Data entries
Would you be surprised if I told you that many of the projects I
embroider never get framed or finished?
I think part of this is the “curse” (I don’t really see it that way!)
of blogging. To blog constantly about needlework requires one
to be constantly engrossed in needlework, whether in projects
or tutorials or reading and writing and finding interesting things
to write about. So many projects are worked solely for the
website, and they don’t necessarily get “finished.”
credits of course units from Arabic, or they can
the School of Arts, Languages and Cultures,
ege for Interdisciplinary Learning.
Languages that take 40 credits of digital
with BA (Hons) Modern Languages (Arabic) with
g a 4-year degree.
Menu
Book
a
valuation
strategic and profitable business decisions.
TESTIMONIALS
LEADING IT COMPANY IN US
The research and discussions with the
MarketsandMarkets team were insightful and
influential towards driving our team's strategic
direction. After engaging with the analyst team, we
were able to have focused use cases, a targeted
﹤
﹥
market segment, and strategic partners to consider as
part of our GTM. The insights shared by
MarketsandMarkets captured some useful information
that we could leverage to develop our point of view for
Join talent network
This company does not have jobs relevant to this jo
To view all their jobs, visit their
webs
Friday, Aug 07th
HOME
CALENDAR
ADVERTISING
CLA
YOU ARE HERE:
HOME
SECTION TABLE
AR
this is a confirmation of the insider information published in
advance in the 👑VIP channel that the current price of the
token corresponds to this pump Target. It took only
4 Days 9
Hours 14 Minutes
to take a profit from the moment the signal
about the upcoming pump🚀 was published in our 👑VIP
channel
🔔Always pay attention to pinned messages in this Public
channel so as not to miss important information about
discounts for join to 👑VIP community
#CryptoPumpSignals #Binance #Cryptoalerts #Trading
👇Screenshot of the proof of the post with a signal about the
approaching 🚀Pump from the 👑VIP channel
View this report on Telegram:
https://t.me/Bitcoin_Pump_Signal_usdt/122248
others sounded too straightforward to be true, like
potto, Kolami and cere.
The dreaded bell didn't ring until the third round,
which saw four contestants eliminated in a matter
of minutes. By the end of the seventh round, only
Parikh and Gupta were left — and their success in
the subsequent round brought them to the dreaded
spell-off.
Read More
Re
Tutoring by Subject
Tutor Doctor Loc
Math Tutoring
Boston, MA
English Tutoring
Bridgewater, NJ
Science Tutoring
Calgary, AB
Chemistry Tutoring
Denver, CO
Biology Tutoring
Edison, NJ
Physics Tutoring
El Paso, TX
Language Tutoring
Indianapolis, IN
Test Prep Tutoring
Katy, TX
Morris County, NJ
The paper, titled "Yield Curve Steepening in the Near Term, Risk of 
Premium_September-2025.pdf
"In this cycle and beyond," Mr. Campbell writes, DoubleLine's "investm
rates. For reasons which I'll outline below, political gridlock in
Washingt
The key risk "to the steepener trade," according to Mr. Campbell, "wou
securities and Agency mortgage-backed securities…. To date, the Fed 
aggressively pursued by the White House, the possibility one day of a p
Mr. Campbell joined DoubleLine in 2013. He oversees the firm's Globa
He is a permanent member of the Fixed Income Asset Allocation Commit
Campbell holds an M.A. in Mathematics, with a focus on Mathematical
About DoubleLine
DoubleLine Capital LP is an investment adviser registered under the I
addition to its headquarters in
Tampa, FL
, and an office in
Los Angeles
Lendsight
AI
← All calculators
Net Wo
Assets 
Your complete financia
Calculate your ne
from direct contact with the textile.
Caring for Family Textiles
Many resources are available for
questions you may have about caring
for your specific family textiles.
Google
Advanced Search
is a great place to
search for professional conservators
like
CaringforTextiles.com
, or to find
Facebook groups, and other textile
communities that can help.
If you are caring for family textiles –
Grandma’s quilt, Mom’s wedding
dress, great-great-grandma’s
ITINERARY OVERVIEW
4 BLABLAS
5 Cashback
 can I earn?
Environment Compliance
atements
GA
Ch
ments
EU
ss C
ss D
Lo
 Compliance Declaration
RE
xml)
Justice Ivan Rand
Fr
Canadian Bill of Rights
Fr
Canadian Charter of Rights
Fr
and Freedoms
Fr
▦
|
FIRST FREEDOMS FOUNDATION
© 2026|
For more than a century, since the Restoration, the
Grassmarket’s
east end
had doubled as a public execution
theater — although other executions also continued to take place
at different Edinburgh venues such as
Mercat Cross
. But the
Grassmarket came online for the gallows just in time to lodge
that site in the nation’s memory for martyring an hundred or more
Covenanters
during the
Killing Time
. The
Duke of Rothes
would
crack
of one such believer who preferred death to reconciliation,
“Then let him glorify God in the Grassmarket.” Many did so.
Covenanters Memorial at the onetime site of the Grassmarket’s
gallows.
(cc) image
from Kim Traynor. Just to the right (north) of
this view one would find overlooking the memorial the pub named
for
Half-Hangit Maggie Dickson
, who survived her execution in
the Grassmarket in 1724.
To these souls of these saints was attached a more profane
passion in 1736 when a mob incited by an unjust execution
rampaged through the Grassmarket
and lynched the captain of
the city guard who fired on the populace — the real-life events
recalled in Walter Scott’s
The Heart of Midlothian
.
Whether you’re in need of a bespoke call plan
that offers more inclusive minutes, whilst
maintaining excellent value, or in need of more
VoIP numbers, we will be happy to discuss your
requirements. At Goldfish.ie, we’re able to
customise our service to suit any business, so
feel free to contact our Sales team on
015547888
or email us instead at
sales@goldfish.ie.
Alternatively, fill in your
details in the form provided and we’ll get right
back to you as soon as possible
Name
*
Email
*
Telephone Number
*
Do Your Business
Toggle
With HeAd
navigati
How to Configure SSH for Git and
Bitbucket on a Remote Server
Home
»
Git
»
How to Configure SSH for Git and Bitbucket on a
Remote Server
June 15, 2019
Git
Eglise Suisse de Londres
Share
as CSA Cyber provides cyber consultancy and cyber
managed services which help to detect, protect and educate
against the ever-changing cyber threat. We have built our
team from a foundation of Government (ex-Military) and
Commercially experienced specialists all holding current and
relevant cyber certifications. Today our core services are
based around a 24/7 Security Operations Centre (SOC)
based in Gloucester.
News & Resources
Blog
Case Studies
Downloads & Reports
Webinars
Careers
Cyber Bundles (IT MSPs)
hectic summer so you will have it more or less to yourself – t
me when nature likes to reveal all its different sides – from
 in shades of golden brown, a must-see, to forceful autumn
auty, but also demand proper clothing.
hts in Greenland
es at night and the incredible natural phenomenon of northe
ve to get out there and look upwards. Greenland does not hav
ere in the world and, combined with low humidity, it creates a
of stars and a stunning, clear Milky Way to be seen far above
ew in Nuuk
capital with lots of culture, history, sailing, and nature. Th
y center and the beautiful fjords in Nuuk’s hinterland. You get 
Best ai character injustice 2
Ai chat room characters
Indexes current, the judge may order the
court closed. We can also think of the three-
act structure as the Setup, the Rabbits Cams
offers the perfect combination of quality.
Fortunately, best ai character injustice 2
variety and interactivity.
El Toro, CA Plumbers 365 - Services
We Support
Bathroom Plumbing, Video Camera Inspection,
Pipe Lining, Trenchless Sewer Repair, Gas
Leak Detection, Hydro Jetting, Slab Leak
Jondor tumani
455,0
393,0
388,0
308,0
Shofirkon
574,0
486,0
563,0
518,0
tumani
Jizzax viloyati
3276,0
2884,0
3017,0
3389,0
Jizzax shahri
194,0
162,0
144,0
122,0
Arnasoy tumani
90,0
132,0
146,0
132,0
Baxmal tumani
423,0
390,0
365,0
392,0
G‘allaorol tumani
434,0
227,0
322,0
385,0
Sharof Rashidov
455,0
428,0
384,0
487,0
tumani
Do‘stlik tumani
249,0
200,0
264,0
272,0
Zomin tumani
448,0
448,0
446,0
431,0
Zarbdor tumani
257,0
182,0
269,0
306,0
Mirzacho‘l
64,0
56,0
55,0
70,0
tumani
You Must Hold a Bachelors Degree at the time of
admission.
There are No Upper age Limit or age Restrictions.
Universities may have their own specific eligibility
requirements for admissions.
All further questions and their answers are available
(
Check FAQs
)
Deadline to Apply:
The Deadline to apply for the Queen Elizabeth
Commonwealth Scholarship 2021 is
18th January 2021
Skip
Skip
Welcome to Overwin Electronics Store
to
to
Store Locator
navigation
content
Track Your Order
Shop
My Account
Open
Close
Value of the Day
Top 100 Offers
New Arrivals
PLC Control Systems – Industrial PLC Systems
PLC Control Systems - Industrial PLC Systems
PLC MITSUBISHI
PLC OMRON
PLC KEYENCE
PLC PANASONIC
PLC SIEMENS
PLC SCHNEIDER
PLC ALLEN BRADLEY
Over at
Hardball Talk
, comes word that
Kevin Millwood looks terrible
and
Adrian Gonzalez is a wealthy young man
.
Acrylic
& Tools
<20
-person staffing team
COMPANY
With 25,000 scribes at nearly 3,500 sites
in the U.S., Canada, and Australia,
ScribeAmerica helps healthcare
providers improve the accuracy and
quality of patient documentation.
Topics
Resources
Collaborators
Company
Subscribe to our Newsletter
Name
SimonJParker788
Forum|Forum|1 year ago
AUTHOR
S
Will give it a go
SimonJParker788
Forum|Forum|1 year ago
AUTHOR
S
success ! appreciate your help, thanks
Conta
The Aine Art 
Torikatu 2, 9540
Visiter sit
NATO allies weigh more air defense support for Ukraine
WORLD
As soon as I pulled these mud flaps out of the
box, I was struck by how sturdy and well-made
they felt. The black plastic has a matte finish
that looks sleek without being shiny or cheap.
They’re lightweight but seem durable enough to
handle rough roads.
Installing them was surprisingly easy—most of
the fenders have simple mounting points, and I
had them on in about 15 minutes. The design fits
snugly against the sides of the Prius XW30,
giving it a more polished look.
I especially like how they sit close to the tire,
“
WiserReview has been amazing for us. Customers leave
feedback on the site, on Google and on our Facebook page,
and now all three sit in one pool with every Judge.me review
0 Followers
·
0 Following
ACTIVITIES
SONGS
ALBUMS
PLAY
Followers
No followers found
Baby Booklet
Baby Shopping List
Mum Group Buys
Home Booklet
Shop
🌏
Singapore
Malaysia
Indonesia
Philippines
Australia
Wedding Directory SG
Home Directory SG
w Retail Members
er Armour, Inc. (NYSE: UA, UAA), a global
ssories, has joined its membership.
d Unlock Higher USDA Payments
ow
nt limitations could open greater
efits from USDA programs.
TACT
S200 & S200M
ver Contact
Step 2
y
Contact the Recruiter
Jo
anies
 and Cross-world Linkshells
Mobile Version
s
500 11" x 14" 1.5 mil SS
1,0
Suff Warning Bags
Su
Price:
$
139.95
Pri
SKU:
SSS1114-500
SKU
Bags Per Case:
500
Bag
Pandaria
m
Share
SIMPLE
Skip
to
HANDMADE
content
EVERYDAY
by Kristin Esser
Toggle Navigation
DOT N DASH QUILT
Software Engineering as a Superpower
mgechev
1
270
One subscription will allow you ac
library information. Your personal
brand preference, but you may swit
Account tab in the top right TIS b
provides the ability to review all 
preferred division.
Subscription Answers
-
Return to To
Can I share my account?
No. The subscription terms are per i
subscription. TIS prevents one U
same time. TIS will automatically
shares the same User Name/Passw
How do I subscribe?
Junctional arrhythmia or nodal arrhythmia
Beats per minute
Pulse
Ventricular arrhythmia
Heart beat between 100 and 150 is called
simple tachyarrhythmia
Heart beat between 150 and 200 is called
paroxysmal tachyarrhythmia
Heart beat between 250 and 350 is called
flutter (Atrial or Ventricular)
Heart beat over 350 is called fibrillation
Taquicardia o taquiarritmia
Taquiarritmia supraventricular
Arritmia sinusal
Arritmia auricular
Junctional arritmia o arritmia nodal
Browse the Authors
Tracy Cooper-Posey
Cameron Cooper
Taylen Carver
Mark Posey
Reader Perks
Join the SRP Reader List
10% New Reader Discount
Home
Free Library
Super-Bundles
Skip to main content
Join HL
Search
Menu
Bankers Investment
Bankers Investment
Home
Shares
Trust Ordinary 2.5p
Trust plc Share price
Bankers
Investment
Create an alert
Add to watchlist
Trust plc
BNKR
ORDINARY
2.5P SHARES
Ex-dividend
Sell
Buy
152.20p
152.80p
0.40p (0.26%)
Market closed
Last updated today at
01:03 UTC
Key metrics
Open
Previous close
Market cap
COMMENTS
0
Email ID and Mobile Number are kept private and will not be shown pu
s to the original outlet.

[EXERCISE DETAILS] Some lines above may contain the string "finished". State how many of them the records have, and nothing more.

[ANSWER] 2